PROBLEM REQUIREMENTS – Among the records below, find the line that has "Để được sở hữu những sản phẩm chất lượng, giá"; from there, give the lines again exactly, and stop after the line that has "rẻ, hãy liên".

• • • • •

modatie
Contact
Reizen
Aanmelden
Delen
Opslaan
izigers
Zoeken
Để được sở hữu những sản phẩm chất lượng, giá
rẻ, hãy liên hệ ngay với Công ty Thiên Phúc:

• • • • •

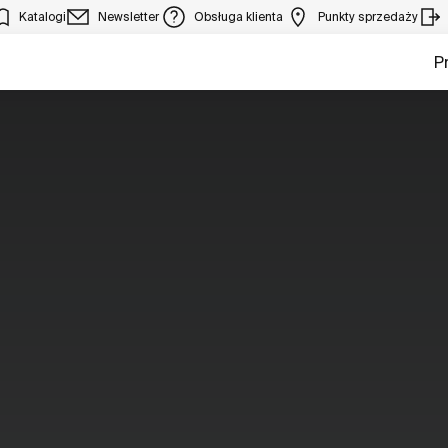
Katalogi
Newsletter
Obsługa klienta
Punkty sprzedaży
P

• • • • •

THE COMPLETED TASK –
Để được sở hữu những sản phẩm chất lượng, giá
rẻ, hãy liên hệ ngay với Công ty Thiên Phúc:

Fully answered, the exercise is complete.